Here, we hope to have demonstrated the interest that lies in a science of writing that informs both concept and experiment. The goal was to show what information quantitative methods bring to the table and how they feed back into a reflection on the text, its interpretation, its significance. Lexicometry is especially interesting for the study of theories: it provides data and representations for key concepts from a corpus, informing us on the correlations between structure and meaning.

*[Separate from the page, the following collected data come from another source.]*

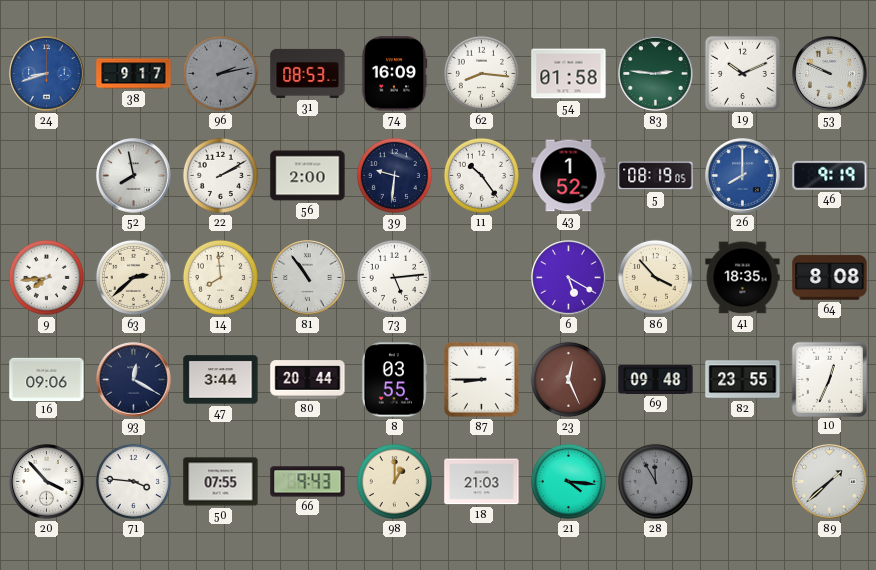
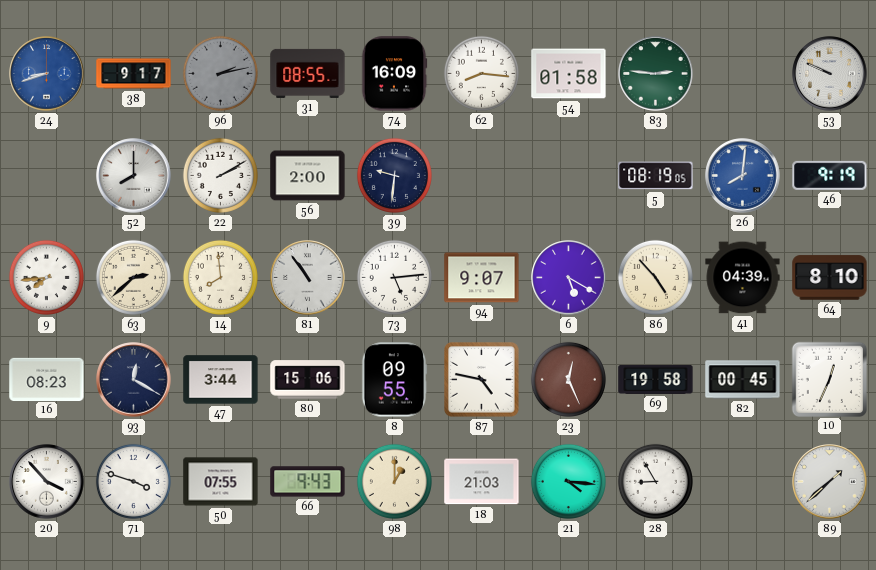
31: 08:53 -> 08:55
19: 10:11 -> none
52: 7:58 -> 8:00
11: 10:24 -> none
43: 1:52 -> none
26: 8:00 -> 8:01
94: none -> 9:07
86: 3:53 -> 4:53
41: 18:35 -> 04:39
64: 8:08 -> 8:10
16: 09:06 -> 08:23
80: 20:44 -> 15:06
8: 03:55 -> 09:55
87: 8:45 -> 4:47
69: 09:48 -> 19:58
82: 23:55 -> 00:45
71: 3:46 -> 3:48
28: 11:55 -> 8:55
28 dial: grey -> white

Secondly, visual methods should not be seen as a simple means to an end, a technique used to produce a support for communication. They constitute a proper methodology as well, providing a way to test assumptions and explore sources. This is especially apparent when working with real-time rendering, which stimulates experimental approaches. Of course, this does not exclude the matter of output and exports, as the figures in this paper show. It simply means to reiterate that all forms of writing play a complex part in the way we think and work—something which Otlet probably had in mind when he included schematization in the constitutive elements of bibliology, the science of writing.